Dr. Julia Heath '78
Professional Achievement Award 2012
The award recognizes an alumnus for continued pursuit of intellectual growth and exploration
of creative ventures in a chosen field, resulting in notable career success and recognition.
During 26 years at the University of Memphis, Dr. Julia Heath had been a faculty member honored nationally for her teaching of economics, chair of the economics department for nine years and, beginning in 2002, director of the university's Center for Economic Education.
Last year, asking herself "What else can I do?" but not interested in other potential administrative jobs at Memphis, she decided to move on.
That move brought the Bellefontaine, Ohio, native and 1978 Bluffton graduate back to the state last March as director of the University of Cincinnati's Economics Center.
"Professionally, it was time" for a change, says the 2012 recipient of Bluffton's Professional Achievement Award. But it was also a good time personally, with her daughter graduating from high school and preparing to leave for college this fall in Philadelphia, and considering the prospect of returning to her home state.
"I liked the idea of coming back to Ohio," says Heath, who heard an admissions pitch for Bluffton as a high school student and enrolled without ever having visited campus. Among other things, she liked the sound of its focus on teaching—a feeling reaffirmed by her experience with faculty as a double major in psychology and sociology.
"What Bluffton did for me was raise the possibility that teaching was a calling," she says, explaining that "it has everything to do with who you are" rather than what you do.
She was particularly influenced by Kay Hardesty, a sociology faculty member who interested her in pursuing a doctorate. Her Ph.D. field changed first from sociology to operations research and then to economics, when Heath was smitten by a required microeconomics theory course that she was taking in the summer at the University of South Carolina "to get it over with," she says.
Completing her doctorate in 1986, she began her teaching career at Memphis. Her honors there included the Thomas W. Briggs Foundation Excellence in Teaching Award and the Distinguished Alumni Award for Teaching. In addition, she was named Financial Literacy Educator of the Year by the Tennessee Bankers Association in 2006 and by the National Association of Financial Literacy in 2008. And in 2010, the Carnegie Foundation for the Advancement of Teaching recognized Heath as Tennessee Professor of the Year.
Also at Memphis, she started the Smart Tennessee financial literacy program, along with the Center for Economic Education.
The Smart Tennessee program, now for children in kindergarten through eighth grade, teaches students "how to make a good decision about money"—which she says is what they need to know first about finance. She maintains that students should be learning the opportunity cost of their economic decisions, meaning what they give up as a result of those decisions. While teaching basics like checkbook balancing is fine, she adds, "it does come down to choices and what are the consequences of choices." That kind of financial education, she says, will empower students and help them better participate in the broader economy as adults.

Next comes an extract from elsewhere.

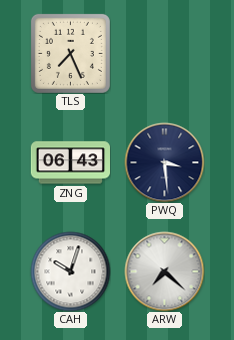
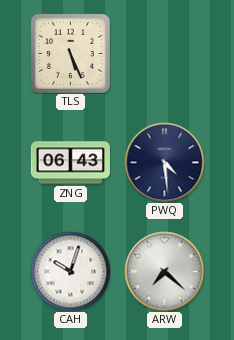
TLS: 7:26 -> 5:26
PWQ: 3:29 -> 4:29
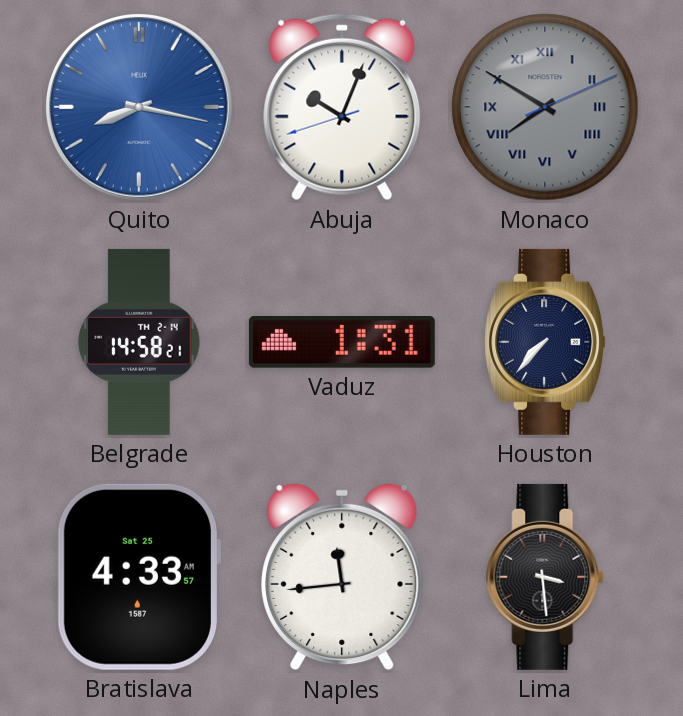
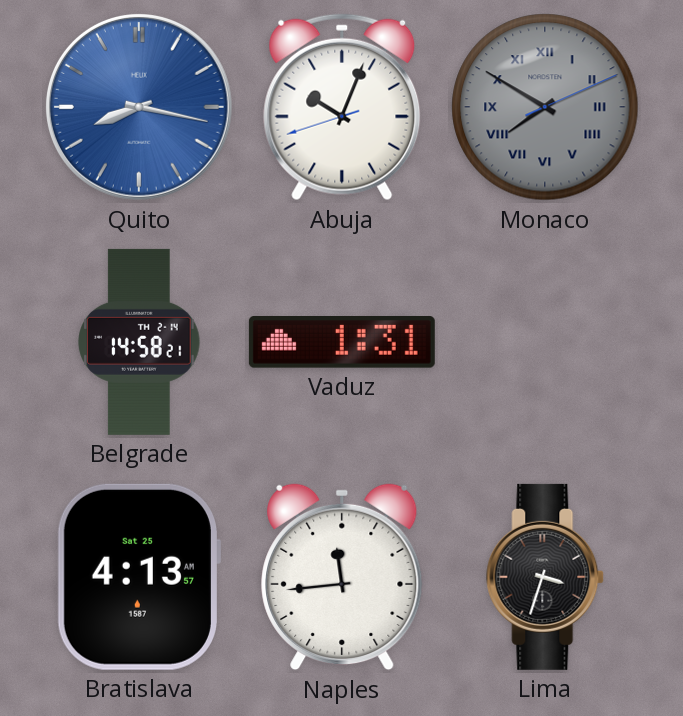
Houston: 7:37 -> none
Bratislava: 4:33 -> 4:13
Lima: 3:29 -> 3:33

Toward the same end, Heath helped lead successful efforts to bring about Tennessee laws that require high school students to pass a one-semester, financial literacy course—beginning with this year's seniors—and year-end, financial literacy testing of students in grades 5 and 8.
Economic education, including teacher training, is central both to the center she directed at Memphis and the one she now heads at Cincinnati. There, the Economics Center also has a research function, producing economic analyses for corporations, governments and nonprofits. "This is an opportunity to explore what economic education can be with more resources at my disposal," she says of her new position.
But Heath will continue to teach one course each spring as well, and is also writing two economics-related columns per month for the Cincinnati Enquirer, one of them for young people.
"The way I teach has changed, but I'm still teaching, because that's who I am," she says.